Nel frattempo le estreme destre e sinistre continuano a invocare le dimissioni di Macron e/o l’indizione di nuove elezioni anticipate, temute poiché potrebbero portare una maggioranza all’estrema destra, ma rendendo ancora ingovernabile il parlamento e il Paese. La France Insoumise, indispettita dalla scialuppa di salvataggio gettata in mare dai socialisti per il galleggiamento di Lecornu (e Macron), sta di nuovo valutando un’azione per l’impeachment del presidente. Dunque, il governo ha ottenuto una sorta di vittoria di Pirro sulla sfiducia, ma la crisi è tutt’altro che risolta e la Francia naviga in un clima di forte incertezza politica ed economica.

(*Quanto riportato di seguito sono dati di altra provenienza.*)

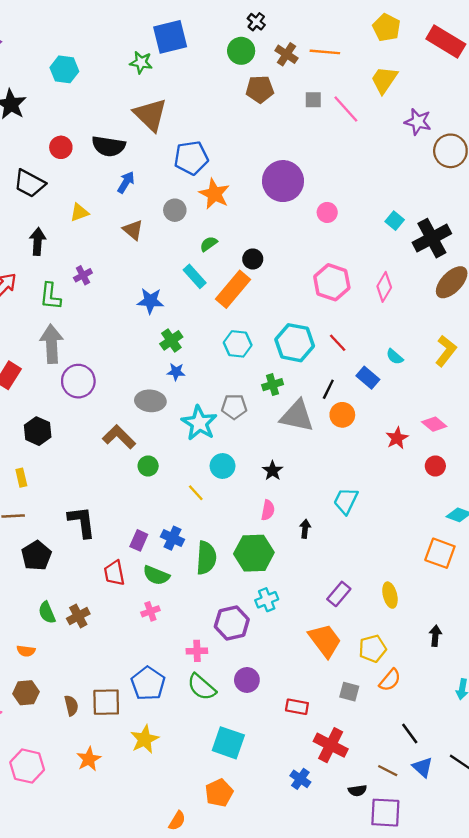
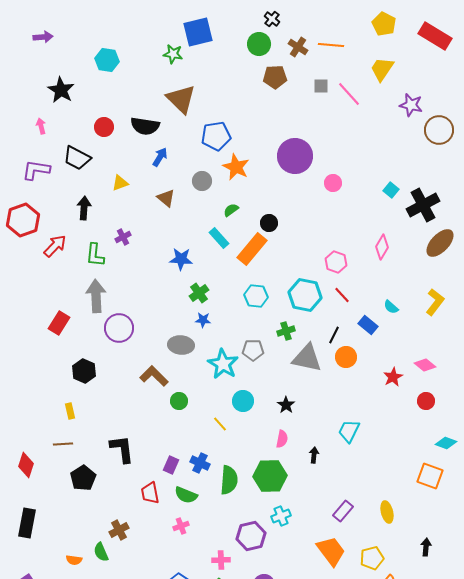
pink hexagon: (332, 282) -> (336, 262), moved, size x0.7
green semicircle: (47, 613) -> (101, 552), moved

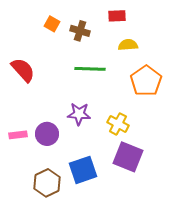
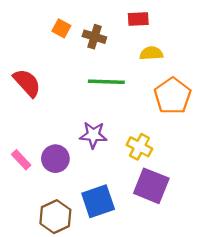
pink rectangle: (18, 135) -> (21, 160), turned 54

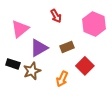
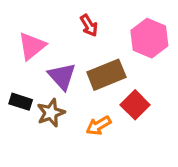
brown rectangle: (67, 47) -> (106, 75), size x1.6
purple triangle: (39, 48) -> (62, 76), turned -42
orange arrow: (62, 79) -> (98, 126), turned 35

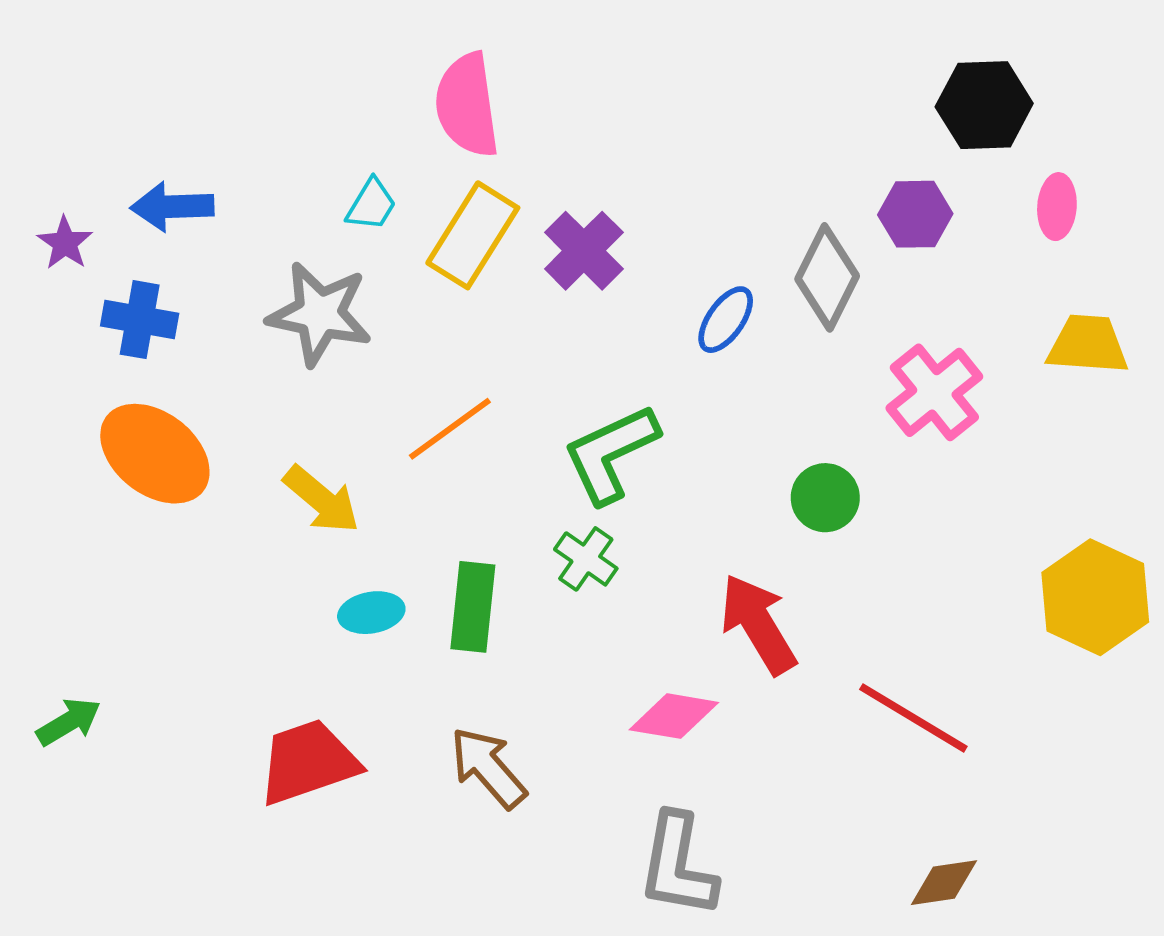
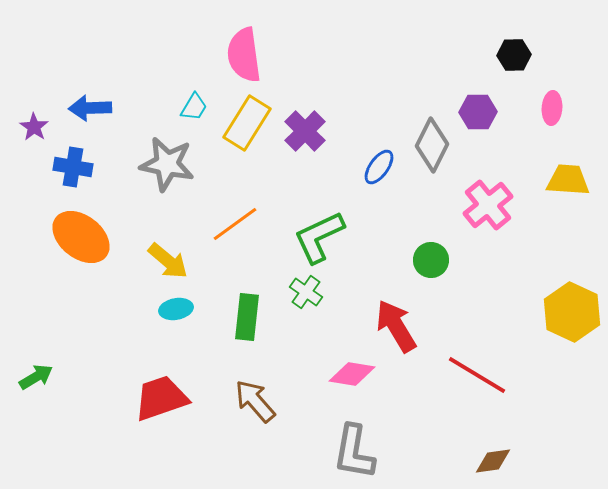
black hexagon: (984, 105) -> (514, 55), size x0.7
cyan ellipse: (371, 613) -> (176, 309), moved

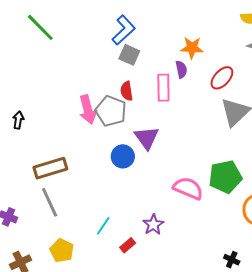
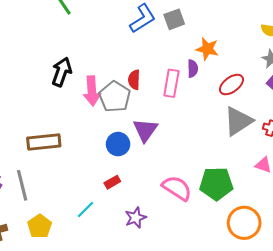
gray square: (129, 55) -> (174, 19), moved, turned 35
black arrow: (18, 120) -> (62, 72), moved, size x1.6
gray line: (50, 202) -> (22, 185), moved
red rectangle: (128, 245) -> (112, 182), moved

Lo ricordiamo, la riforma delle pensioni, approvata nel 2023 tra forti proteste, prevedeva l’innalzamento graduale dell’età pensionabile da 62 a 64 anni. La riforma era stata approvata dal presidente senza l’approvazione parlamentare, per una prerogativa del capo dello Stato francese che in determinati casi può agire senza il consenso del sistema legislativo. Oggi, con la sospensione della riforma, Macron per salvarsi tradisce sé stesso, questa è la realtà.
François Bayrou, predecessore di Lecornu, aveva messo il dito nella piaga, sentenziando che il Paese si avvia alla bancarotta, con un disavanzo annuale che flirta col 6 per cento (quello italiano è più vicino al 3 per cento che al 4), e con un debito pubblico che ormai supera il 116 per cento del Pil, attestandosi oltre i tremilacinquecento miliardi (quello italiano è del 136 per cento, ma più o meno con la stessa cifra in assoluto dei transalpini). Il famigerato spread ormai vede appaiate Italia e Francia. Bayrou proponeva 44 miliardi di tagli alla spesa pubblica, cosa che Lecornu a fatica riuscirà a realizzare, anche perché la sospensione della riforma delle pensioni si stima che avrà un’influenza almeno dello 0,7 per cento supplementare sul deficit dello Stato annuale, che dovrà quindi essere altrimenti compensato.
Che la Francia viva ormai al di sopra delle proprie possibilità appare chiaro: perché in passato alla Grecia (e all’Italia) sono stati imposte politiche restrittive draconiane, cosa che si esita oggi a fare con la Francia? Certamente il contesto è diverso, e la solidità dell’industria e dell’apparato produttivo francese in generale è solido; ma continuando a questo ritmo di aumento del deficit e del debito pubblico nel giro di un paio d’anni l’Unione europea sarà costretta a richiamare duramente anche uno dei suoi soci fondatori.